病名「COVID-19」と名付けられた、SARSの姉妹種コロナウイルス「SARS-CoV-2」が各地で猛威を振るっています。

ですがそんな折、アメリカ国立アレルギー・感染症研究所(NIAID)のロッキー・マウンテン研究所(RML)が、走査型と透過型の電子顕微鏡を使って「SARS-CoV-2」のヴィジュアルを捉えた、とNEW ATLASが伝えています。

美しさにはトゲがある

まずはflickerのスライドショーをどうぞ。

Novel Coronavirus 2019

「コロナ」はラテン語で「クラウン(王冠)」を意味する通り、トゲトゲが確かに王冠のようです。これらのウイルスは米国内の感染者から採取し、実験室で培養されたもの。そして細胞の表面をウイルスがすり抜けて出現する様子を撮影したのだそうです。

NIHによりますと、これらの画像を作ったのは顕微鏡学者のエリザベス・フィッシャー博士とのこと。撮影後はRMLにあるヴィジュアル・メディカル・アーツ局にて、デジタル処理で色付けされました。

リアルタイムで感染国と感染者数を追跡できる

ジョンズ・ホプキンズ大学のシステム科学と工学センター(CSSE)が運営している、コロナウイルスのリアルタイム追跡サイトでは、執筆時の感染者は7万1,902名で死者が1,775名というデータが視覚的に表示されていました。しかし、回復した人は1万1,396名という数字もあります。

200219_crona2
Image: Coronavirus COVID-19 Global Cases by Johns Hopkins CSSE

ちなみに日本でも関東周辺が赤くなっているのでクリックしてみると、国内で66名の感染者と、ダイヤモンド・プリンセス号が中国に次ぐ第2位の454名という、一極集中で凄まじい数字を記録しています。比較的気温の高いシンガポールで感染者77名という数字も気になりますね。

発祥地の中国でのハイテク対策

コロナウイルスの出身地・中国では、コロナウイルス感染者と接触したかを問い合わせるアプリが開発されたり、Baidu(バイドゥ)が鉄道や空港の乗客をスキャンするAI赤外線センサーを開発し、都市部に設置したりと、テクノロジーを駆使した予防に努めています。

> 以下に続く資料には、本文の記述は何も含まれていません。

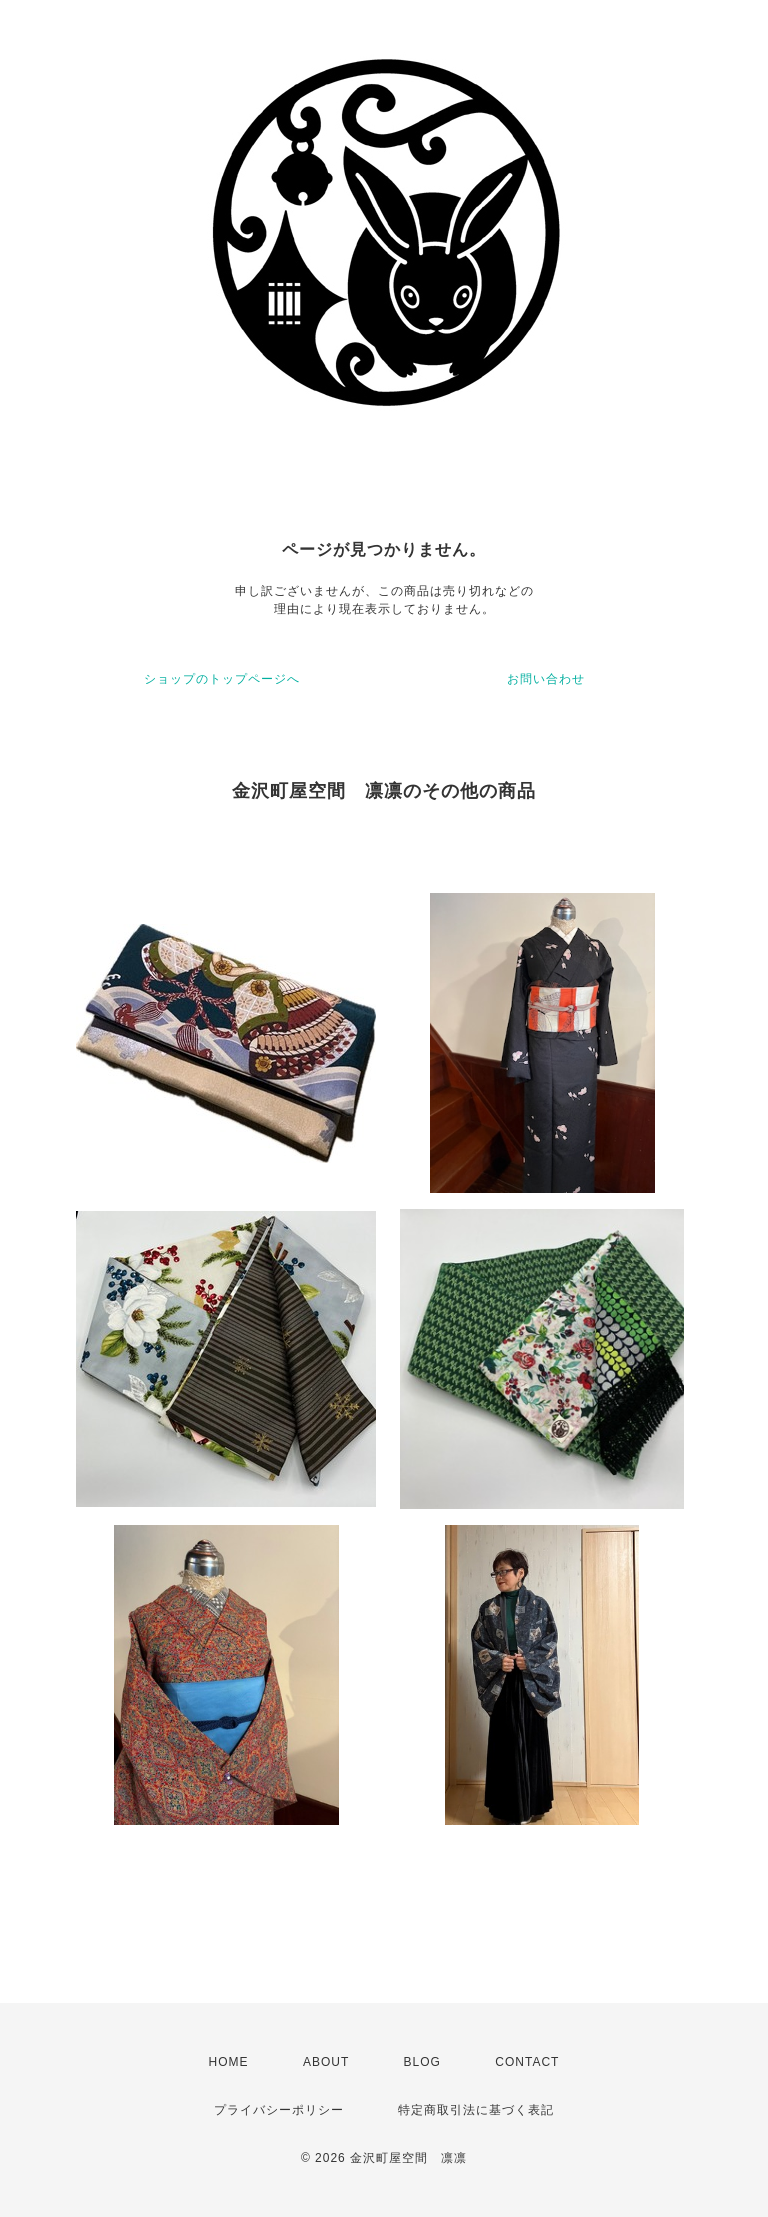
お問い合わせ (546, 679)
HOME (229, 2062)
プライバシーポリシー (279, 2110)
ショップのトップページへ (222, 679)
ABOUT (326, 2062)
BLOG (422, 2062)
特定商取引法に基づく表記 (476, 2110)
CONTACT (527, 2062)
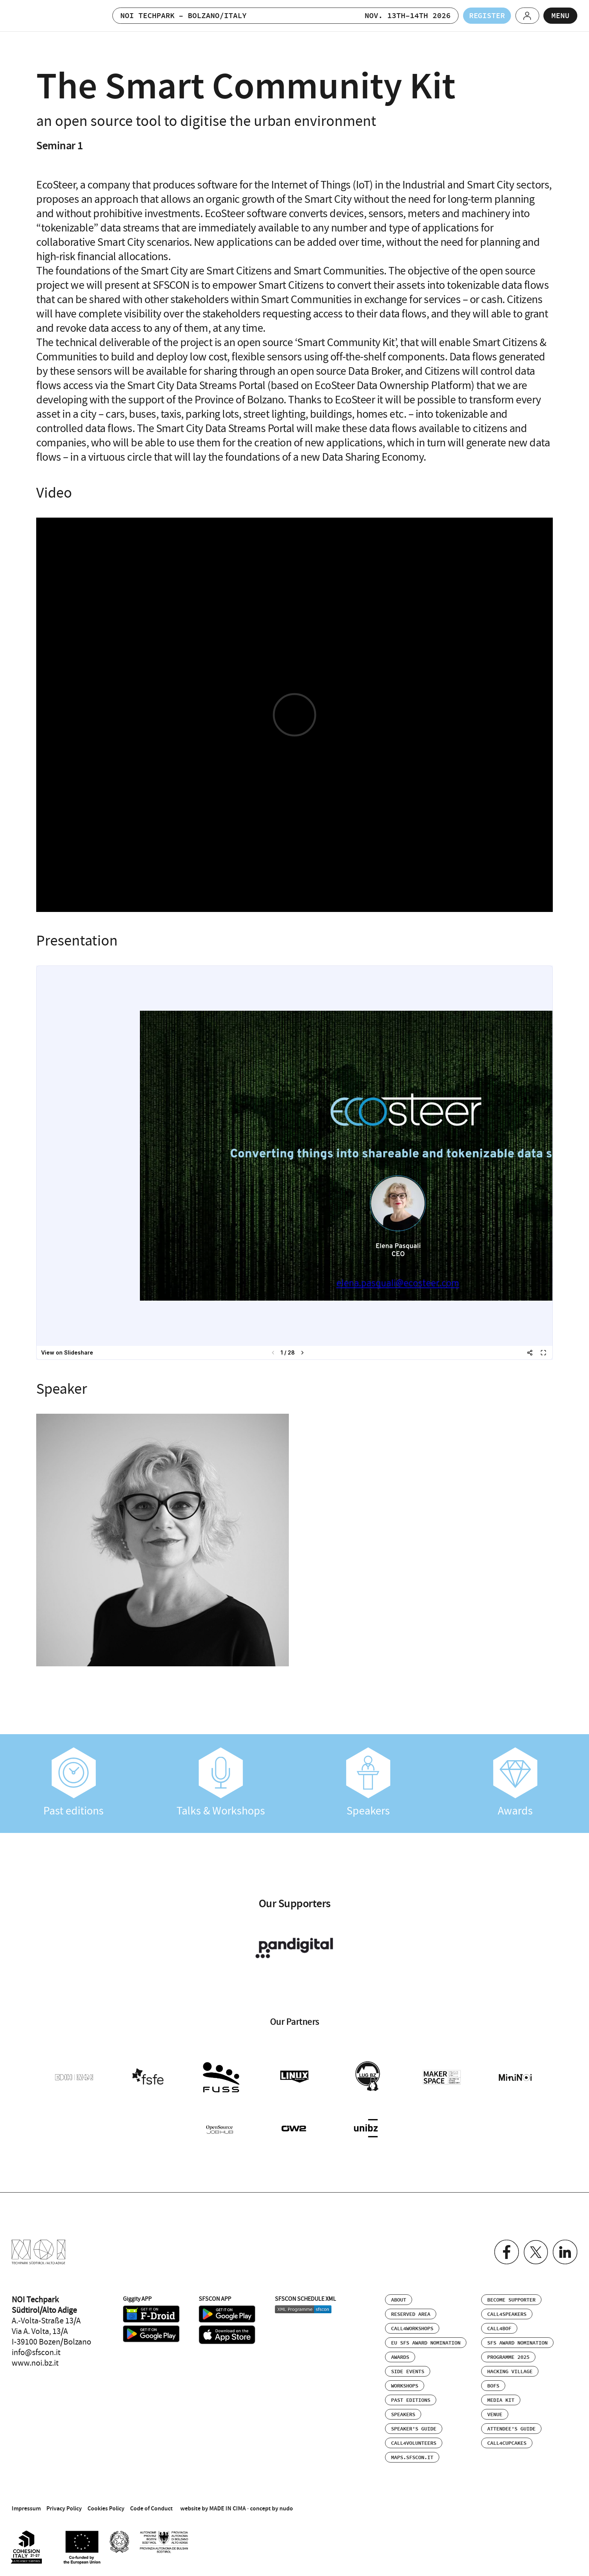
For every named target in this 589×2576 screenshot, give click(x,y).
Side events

コロナウイルスで、各地ではカンファレンス中止や参加企業の見送り、マラソン大会が一般参加を取り止める決定を下すなど、さまざまな経済・社会的影響が懸念されています。それでも「ワクチンの完成は早くても今夏か」などと言われており、解決の糸口はまだ見えていません。

このまま行くと東京五輪もどうなるのか? こちらも心配ですね。